Alfred Savill (1829–1905) was the founder of Savills, one of the United Kingdom's largest estate agents.

==Life and career==
Alfred Savill was born in Chigwell, Essex. He was educated at Chigwell School, after which he entered business, and worked as a land agent, surveyor and auctioneer. He opened the first office of Savills in the City of London in 1855.

In 1867, Savill became a governor of his former school, Chigwell, a position he held until his death. He also acted as treasurer for the School for twenty-one years. He would attend 'January dinners' along with his brother, Philip, at the King's Head Inn, alongside other names connected with the School and local area (H. S. King, Nathanael Powell, J. Perry-Watlington, the Rev. W. Meadows, Rev. Marsden, Canon Richard Dawson Swallow, T. Keen, and Col. Ryan).

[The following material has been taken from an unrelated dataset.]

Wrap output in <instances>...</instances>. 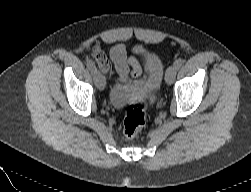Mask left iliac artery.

In 1876, he commissioned the building of Chigwell Hall as his home. He was also a supporter of various charitable causes, and gave land away to allow the construction of a chapel at Squirrels Heath near Hornchurch in 1884. He died in March 1905.

==Family and legacy==
Savill's practice, then known as Alfred Savill & Sons, continued to be managed by his sons and later became Savills, one of the country's largest estate agents. His grandson Sir Eric Savill, also a chartered surveyor, worked for the Crown Estate as manager of Windsor Great Park and was the creator of Savill Garden located within the park.